--- RECORD EXCERPTS ---

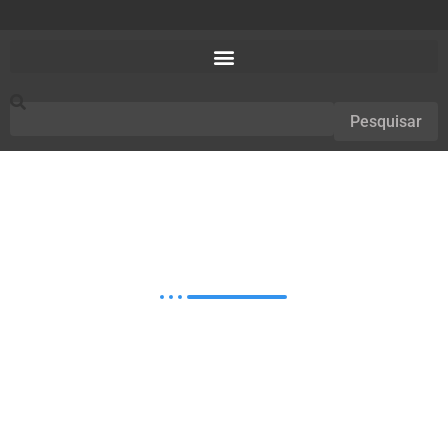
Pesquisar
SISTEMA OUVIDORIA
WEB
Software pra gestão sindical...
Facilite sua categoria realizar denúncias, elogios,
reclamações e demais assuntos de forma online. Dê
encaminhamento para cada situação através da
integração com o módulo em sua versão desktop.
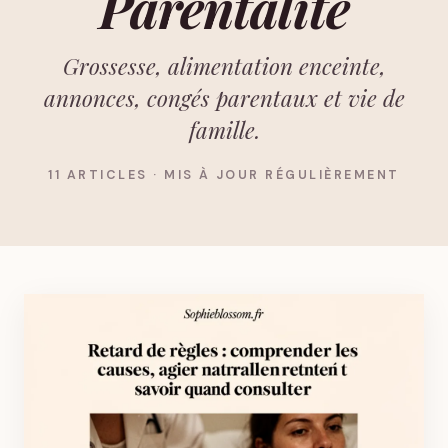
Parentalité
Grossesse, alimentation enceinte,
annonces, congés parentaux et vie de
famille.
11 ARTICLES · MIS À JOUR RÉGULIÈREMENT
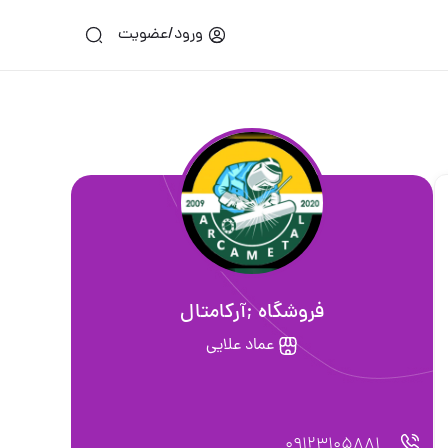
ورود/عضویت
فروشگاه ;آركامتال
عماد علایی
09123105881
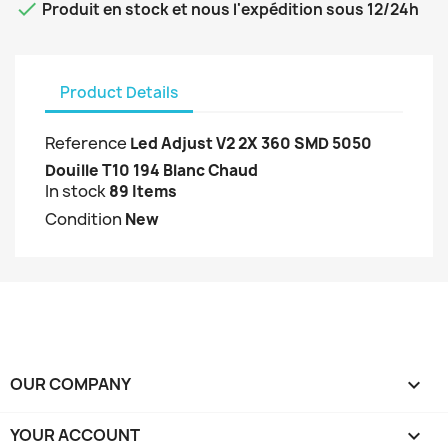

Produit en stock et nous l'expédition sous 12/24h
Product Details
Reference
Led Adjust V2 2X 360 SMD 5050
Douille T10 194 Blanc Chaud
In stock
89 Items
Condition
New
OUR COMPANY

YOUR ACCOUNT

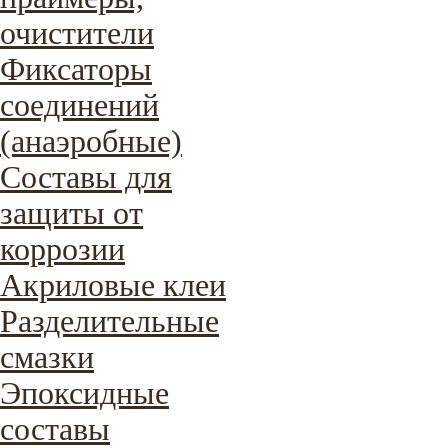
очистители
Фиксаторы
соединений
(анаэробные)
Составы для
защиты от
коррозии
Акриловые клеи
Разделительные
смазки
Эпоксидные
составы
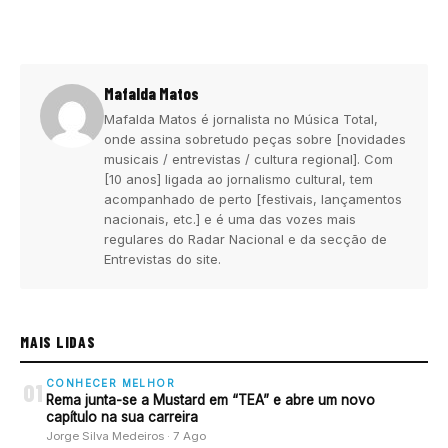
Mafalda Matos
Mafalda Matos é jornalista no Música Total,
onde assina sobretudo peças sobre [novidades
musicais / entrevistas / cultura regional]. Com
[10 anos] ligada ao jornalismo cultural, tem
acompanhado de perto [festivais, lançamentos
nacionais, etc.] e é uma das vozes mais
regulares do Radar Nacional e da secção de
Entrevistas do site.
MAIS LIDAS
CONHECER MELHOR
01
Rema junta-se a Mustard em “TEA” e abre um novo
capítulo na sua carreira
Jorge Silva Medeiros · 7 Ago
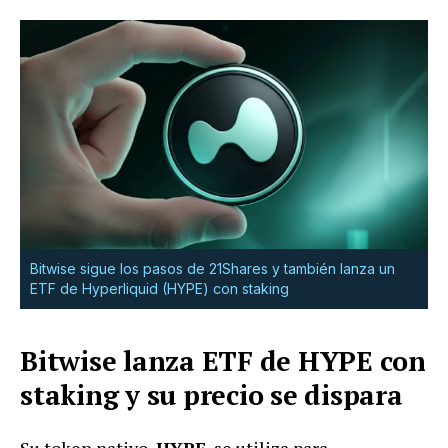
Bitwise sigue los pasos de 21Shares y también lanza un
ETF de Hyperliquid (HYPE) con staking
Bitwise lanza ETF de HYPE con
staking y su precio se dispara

---

» **EXERCISE GOAL**: Go back to the entries above and restate word for word every line from the first through the one that contains "Bitwise lanza ETF de HYPE con", leaving the pictures behind.

» **YOUR RESPONSE**:
Pesquisar
SISTEMA OUVIDORIA
WEB
Software pra gestão sindical...
Facilite sua categoria realizar denúncias, elogios,
reclamações e demais assuntos de forma online. Dê
encaminhamento para cada situação através da
integração com o módulo em sua versão desktop.
Parentalité
Grossesse, alimentation enceinte,
annonces, congés parentaux et vie de
famille.
11 ARTICLES · MIS À JOUR RÉGULIÈREMENT
ورود/عضویت
فروشگاه ;آركامتال
عماد علایی
09123105881

Produit en stock et nous l'expédition sous 12/24h
Product Details
Reference
Led Adjust V2 2X 360 SMD 5050
Douille T10 194 Blanc Chaud
In stock
89 Items
Condition
New
OUR COMPANY

YOUR ACCOUNT

очистители
Фиксаторы
соединений
(анаэробные)
Составы для
защиты от
коррозии
Акриловые клеи
Разделительные
смазки
Эпоксидные
составы
Mafalda Matos
Mafalda Matos é jornalista no Música Total,
onde assina sobretudo peças sobre [novidades
musicais / entrevistas / cultura regional]. Com
[10 anos] ligada ao jornalismo cultural, tem
acompanhado de perto [festivais, lançamentos
nacionais, etc.] e é uma das vozes mais
regulares do Radar Nacional e da secção de
Entrevistas do site.
MAIS LIDAS
CONHECER MELHOR
01
Rema junta-se a Mustard em “TEA” e abre um novo
capítulo na sua carreira
Jorge Silva Medeiros · 7 Ago
Bitwise sigue los pasos de 21Shares y también lanza un
ETF de Hyperliquid (HYPE) con staking
Bitwise lanza ETF de HYPE con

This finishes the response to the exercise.